Editorial: Tax reform: A gain or pain?

“HOW will the tax reform affect Filipinos?”

This could be the question running into our minds after President Rodrigo Duterte on December 19, signed into law the tax reform package along with the P3.767-trillion 2018 annual budget.

Just these past few days, we saw on our social media feed that S&R, a membership shopping chain, announced the ceasing of its “unlimited soda” offering effective January 1 as the government implemented higher excise taxes on sugar-sweetened drinks.

To clearly define, the reform or Tax Reform for Acceleration and Inclusion (Train/ Republic Act 10963) law exempts from paying taxes the first P250,000 annual taxable income, meaning those earning P21,000 a month would no longer need to pay income taxes. It also raises the tax exemption for 13th month pay and other bonuses to P90,000.

However, to compensate for loss of revenue from income taxes, Filipinos will need to pay excise tax on sweetened beverages, and higher excise taxes on petroleum, automobile, tobacco, mining and coal.

Train is the first package of the Duterte administration’s Comprehensive Tax Reform Program (CTRP).

Just recently, Associated Labor Unions-Trade Union Congress of the Philippines (ALU-TUCP) spokesperson Alan Tanjusay said Train will have an adverse effect to members of the informal economy and will push for wider and deeper poverty-related problems if not addressed.

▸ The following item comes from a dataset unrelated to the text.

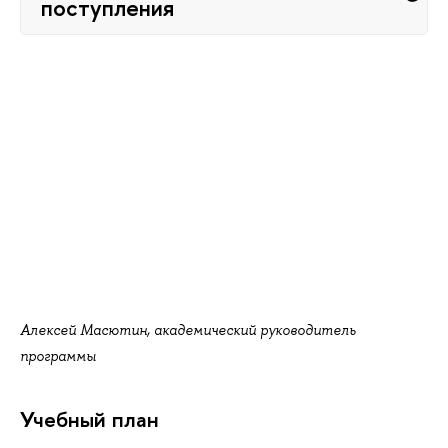
поступления
Алексей Масютин, академический руководитель
программы
Учебный план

Informal economy is the part of an economy that is neither taxed, nor monitored by the government. The group is referring to vendors, fisherfolks, farmers, public utility vehicles and pedicab (cycle rickshaw) drivers, among others.

“If not addressed, the brewing social storm would create bigger and wider poverty among our people. Workers are already burdened with pre-existing bad conditions and encumbered with traffic congestion and high cost of living. The unclear, if not inadequate social safety net, will offer no hope for workers in coping with rising inflation,” Tanjusay said in a statement.

But, Finance Secretary Carlos Dominguez III has made it clear that even non-taxpayers will benefit from the reform by way of more job opportunities, better infrastructure that will lower the transport and distribution costs of goods, and improved services.

Dominguez said even those not paying taxes will benefit because of higher spending for education, health care, and other forms of human capital development that would help set the foundation to lift themselves out of the poverty trap.

“How can I benefit you if you’re not paying tax? I can benefit you by giving you a job, right? So how am I going to do that? Invest money and then create infrastructure,” Dominguez said.

Dominguez also said that up to 30 percent of the incremental revenues from the Train will help fund a targeted cash transfer program for the country’s poorest 10 million households to aid the bottom 50 percent of the population in coping with the initial effects of the tax reform law on the prices of basic necessities.

As we enter the New Year and dance our way to 2018, we will observe how this reform will cascade the “promised benefits’ to the public, especially, the poorest of the poor. We will keep an eye on whether it will give more benefits to the tax payers or the other way around.